The vessels reportedly have the capability to fire the SS-N-15 or the SS-N-16 AShM. The former can be fired from 533mm torpedo tubes, while the latter needs a 650mm torpedo tube due to its large size. It is not known if these vessels are fitted with 650mm torpedo tubes.

Helicopter Capacity: Depending on operation requirements, two Sea King Mk.42B anti-ship/submarine helicopters can be embarked. The HAL Chetak or the HAL Dhruv, can also be used in combination with the Sea King Mk.42B. The 500 m2 flight deck with dual hangars has a 'Harpoon' type helicopter haul down system and two traversing tracks, each leading to a hangar compartment. This is very likely the French Samahé system. The ship is fitted with an integrated platform management system, possibly of French origin.

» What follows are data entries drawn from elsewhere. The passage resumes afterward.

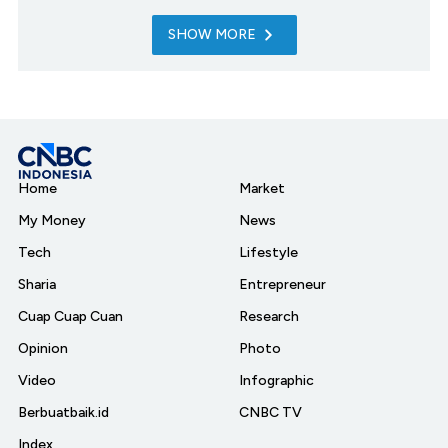
SHOW MORE
Home
Market
My Money
News
Tech
Lifestyle
Sharia
Entrepreneur
Cuap Cuap Cuan
Research
Opinion
Photo
Video
Infographic
Berbuatbaik.id
CNBC TV
Index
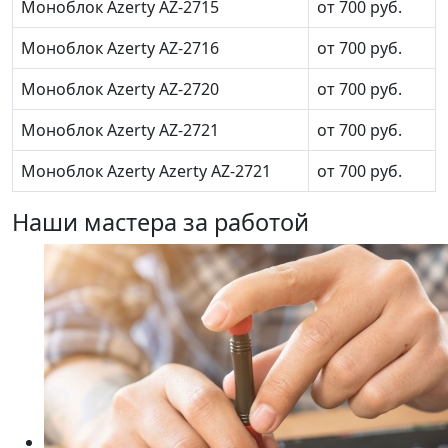
Моноблок Azerty AZ-2715
от 700 руб.
Моноблок Azerty AZ-2716
от 700 руб.
Моноблок Azerty AZ-2720
от 700 руб.
Моноблок Azerty AZ-2721
от 700 руб.
Моноблок Azerty Azerty AZ-2721
от 700 руб.
Наши мастера за работой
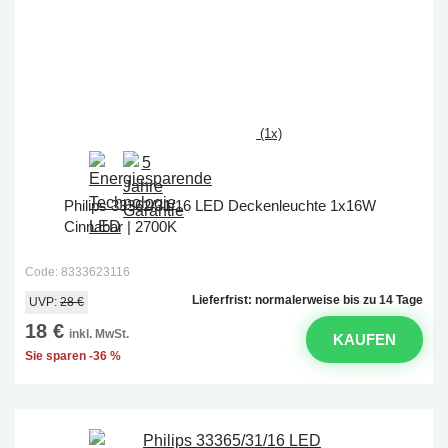
(1x)
Philips 33362/31/16 LED Deckenleuchte 1x16W
Cinnabar | 2700K
Code: 8333623116
Lieferfrist: normalerweise bis zu 14 Tage
UVP:
28 €
18 €
inkl. MwSt.
KAUFEN
Sie sparen -36 %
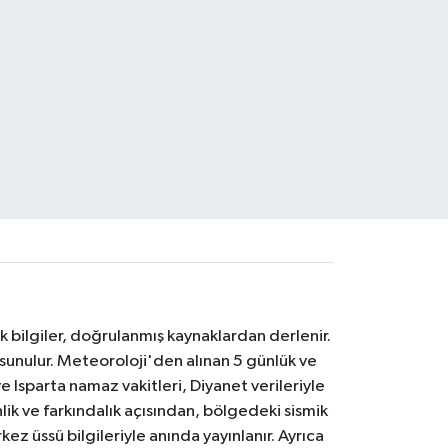
k bilgiler, doğrulanmış kaynaklardan derlenir.
 sunulur. Meteoroloji'den alınan 5 günlük ve
 Isparta namaz vakitleri, Diyanet verileriyle
lik ve farkındalık açısından, bölgedeki sismik
ez üssü bilgileriyle anında yayınlanır. Ayrıca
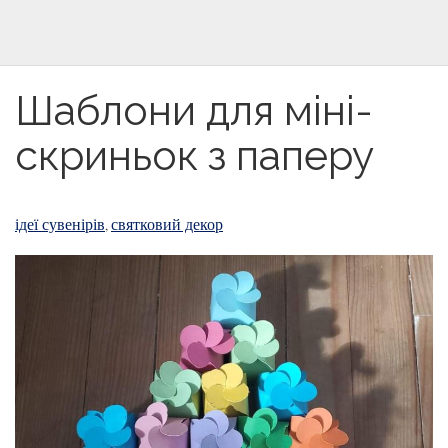
Шаблони для міні-
скриньок з паперу
ідеї сувенірів
святковий декор
,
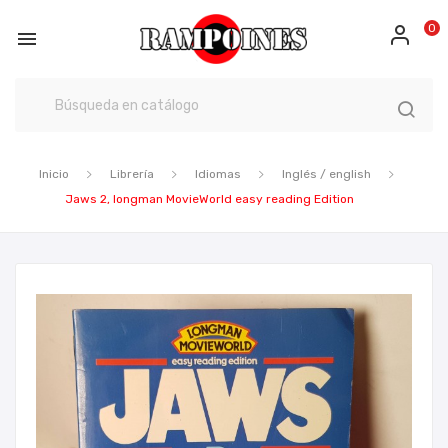
0

Inicio
Librería
Idiomas
Inglés / english
Jaws 2, longman MovieWorld easy reading Edition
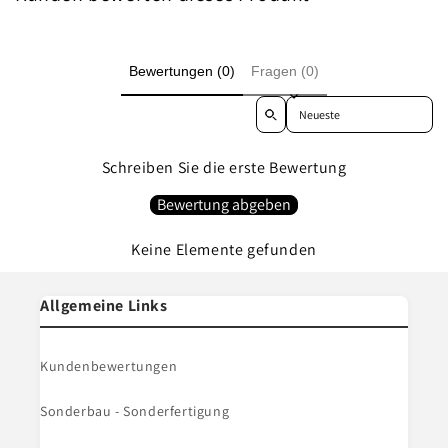
Bewertungen (0)
Fragen (0)
Sort reviews by
Schreiben Sie die erste Bewertung
Bewertung abgeben
Keine Elemente gefunden
Allgemeine Links
Kundenbewertungen
Sonderbau - Sonderfertigung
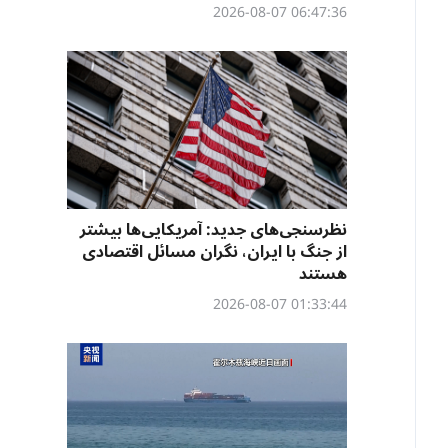
06:47:36 2026-08-07
نظرسنجی‌‌های جدید: آمریکایی‌ها بیشتر
از جنگ با ایران، نگران مسائل اقتصادی
هستند
01:33:44 2026-08-07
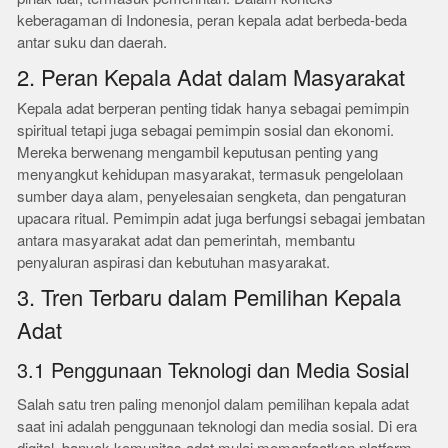
keberagaman di Indonesia, peran kepala adat berbeda-beda
antar suku dan daerah.
2. Peran Kepala Adat dalam Masyarakat
Kepala adat berperan penting tidak hanya sebagai pemimpin
spiritual tetapi juga sebagai pemimpin sosial dan ekonomi.
Mereka berwenang mengambil keputusan penting yang
menyangkut kehidupan masyarakat, termasuk pengelolaan
sumber daya alam, penyelesaian sengketa, dan pengaturan
upacara ritual. Pemimpin adat juga berfungsi sebagai jembatan
antara masyarakat adat dan pemerintah, membantu
penyaluran aspirasi dan kebutuhan masyarakat.
3. Tren Terbaru dalam Pemilihan Kepala
Adat
3.1 Penggunaan Teknologi dan Media Sosial
Salah satu tren paling menonjol dalam pemilihan kepala adat
saat ini adalah penggunaan teknologi dan media sosial. Di era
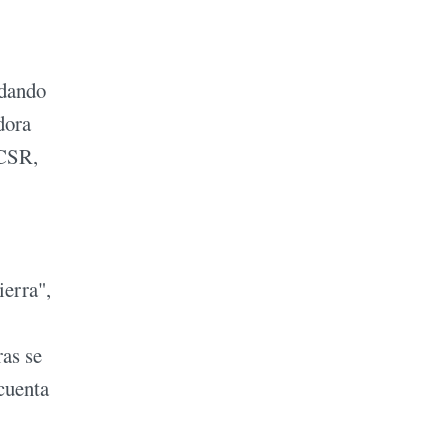
odando
dora
 CSR,
ierra",
ras se
 cuenta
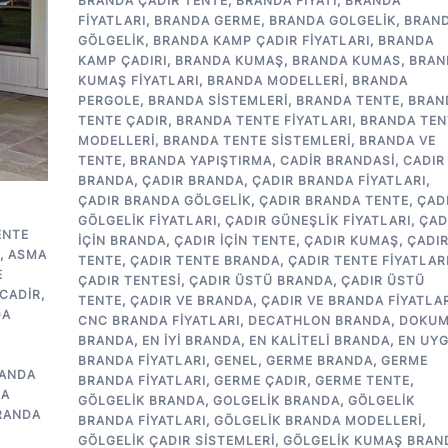
BRANDA ÇADIR TENTE
,
BRANDA FIYATI
,
BRANDA
FIYATLARI
,
BRANDA GERME
,
BRANDA GOLGELIK
,
BRAN
GÖLGELIK
,
BRANDA KAMP ÇADIR FIYATLARI
,
BRANDA
KAMP ÇADIRI
,
BRANDA KUMAŞ
,
BRANDA KUMAS
,
BRAN
KUMAŞ FIYATLARI
,
BRANDA MODELLERI
,
BRANDA
PERGOLE
,
BRANDA SISTEMLERI
,
BRANDA TENTE
,
BRAN
TENTE ÇADIR
,
BRANDA TENTE FIYATLARI
,
BRANDA TEN
MODELLERI
,
BRANDA TENTE SISTEMLERI
,
BRANDA VE
TENTE
,
BRANDA YAPIŞTIRMA
,
CADIR BRANDASI
,
CADIR
BRANDA
,
ÇADIR BRANDA
,
ÇADIR BRANDA FIYATLARI
,
ÇADIR BRANDA GÖLGELIK
,
ÇADIR BRANDA TENTE
,
ÇAD
GÖLGELIK FIYATLARI
,
ÇADIR GÜNEŞLIK FIYATLARI
,
ÇAD
ENTE
IÇIN BRANDA
,
ÇADIR IÇIN TENTE
,
ÇADIR KUMAŞ
,
ÇADI
,
ASMA
TENTE
,
ÇADIR TENTE BRANDA
,
ÇADIR TENTE FIYATLAR
E
ÇADIR TENTESI
,
ÇADIR ÜSTÜ BRANDA
,
ÇADIR ÜSTÜ
CADIR
,
TENTE
,
ÇADIR VE BRANDA
,
ÇADIR VE BRANDA FIYATLAR
DA
CNC BRANDA FIYATLARI
,
DECATHLON BRANDA
,
DOKU
BRANDA
,
EN IYI BRANDA
,
EN KALITELI BRANDA
,
EN UY
BRANDA FIYATLARI
,
GENEL
,
GERME BRANDA
,
GERME
ANDA
BRANDA FIYATLARI
,
GERME ÇADIR
,
GERME TENTE
,
DA
GÖLGELIK BRANDA
,
GOLGELIK BRANDA
,
GÖLGELIK
RANDA
BRANDA FIYATLARI
,
GÖLGELIK BRANDA MODELLERI
,
GÖLGELIK ÇADIR SISTEMLERI
,
GÖLGELIK KUMAŞ BRAN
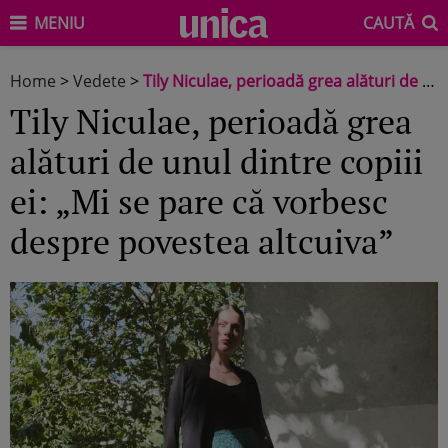
MENIU
CAUTĂ
Home
>
Vedete
>
Tily Niculae, perioadă grea alături de unul dintre copiii ei: „Mi se pare că vorbesc despre povestea altcuiva”
Tily Niculae, perioadă grea
alături de unul dintre copiii
ei: „Mi se pare că vorbesc
despre povestea altcuiva”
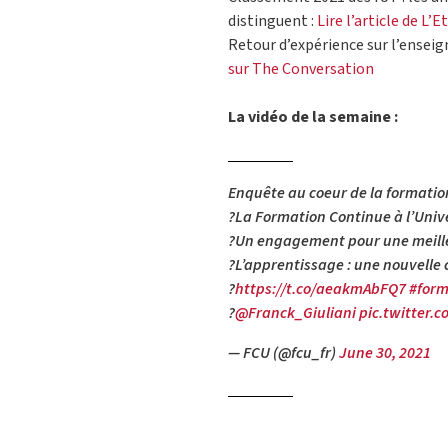
distinguent :
Lire l’article de L’
Retour d’expérience sur l’enseig
sur The Conversation
La vidéo de la semaine :
Enquête au coeur de la formation
?La Formation Continue à l’Unive
?Un engagement pour une meille
?L’apprentissage : une nouvelle
?
https://t.co/aeakmAbFQ7
#for
?️
@Franck_Giuliani
pic.twitter.
— FCU (@fcu_fr)
June 30, 2021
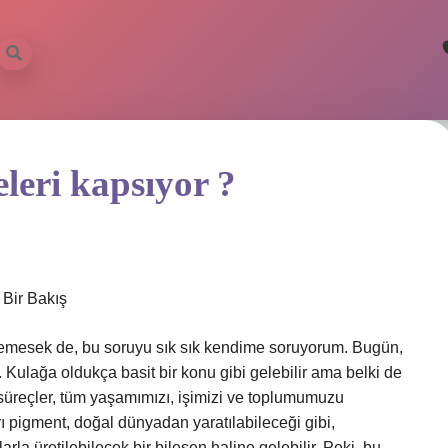
eleri kapsıyor ?
 Bir Bakış
lemesek de, bu soruyu sık sık kendime soruyorum. Bugün,
r. Kulağa oldukça basit bir konu gibi gelebilir ama belki de
 süreçler, tüm yaşamımızı, işimizi ve toplumumuzu
arı pigment, doğal dünyadan yaratılabileceği gibi,
arla üretilebilecek bir bileşen haline gelebilir. Peki, bu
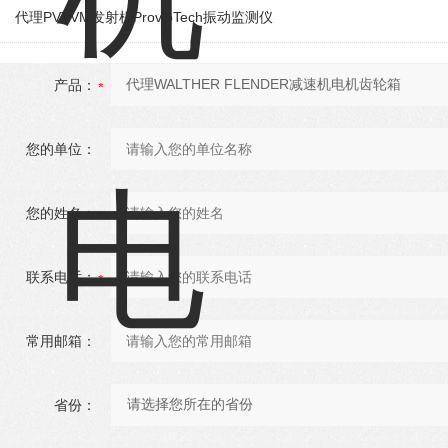
代理PVTVM发射机ProvibTech振动监测仪
产品：
您的单位：
您的姓名：
联系电话：
常用邮箱：
省份：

The Sea King Mk.42B is equipped with a surface search radar, dunking sonar and can carry two Sea Eagle AShMs or a combination of depth charges and AS-244 anti-submarine torpedoes. The helicopter can fly 400 km around the vessel and is equipped with a data link to download target data to the combat information centre, based on the indigenous Bharat Shikari (Hunter) combat data system, in the operations room. The combat data system, which is a derivative of the Italian IPN series of combat data systems, integrates Western, Russian and Indian systems, thus representing a remarkable technical achievement in system integration skills.

Countermeasures: The EW (Electronic Warfare) suite comprises of the Bharat Ajanta-II EW suite, along with the TQN-2 jamming system from the Italian company, Ellectronica. It is probable that the system is based on Israeli equipment, similar to the ones fitted on INS Viraat, and works in conjunction with the Russian PK-2 decoy launcher system. This employs two ZIF-121 launchers mounted on either side of the rear funnel stack atop the helo hanger and the Tertsiya fire control system. The PK-2 is employed in the confusion and distraction modes using chaff, IR and visual-optical decoy rounds. Confusion mode is used to confuse incoming missiles while distraction mode is used when enemy missiles are searching for and locking on the ship. Each launcher has 100 decoy rounds. Stern mounted noise generating torpedo decoys are also used.

Comments: The Delhi Class are the largest warships ever to be built in India and primarily act as command and control platforms for task groups and as screening escorts for the aircraft carriers. INS Mumbai, is more advanced than the other two vessels in the Delhi Class though minor modifications are already taking place on INS Delhi and INS Mysore. These vessels are well suited for power projection roles in the Indian Ocean Region and are fully fitted with flag facilities. The Delhi Class is also capable of operating in a NBC environment and Radar-Cross-Section reduction is presumed to be minimal, to the extent that some sharp angles have been flattened.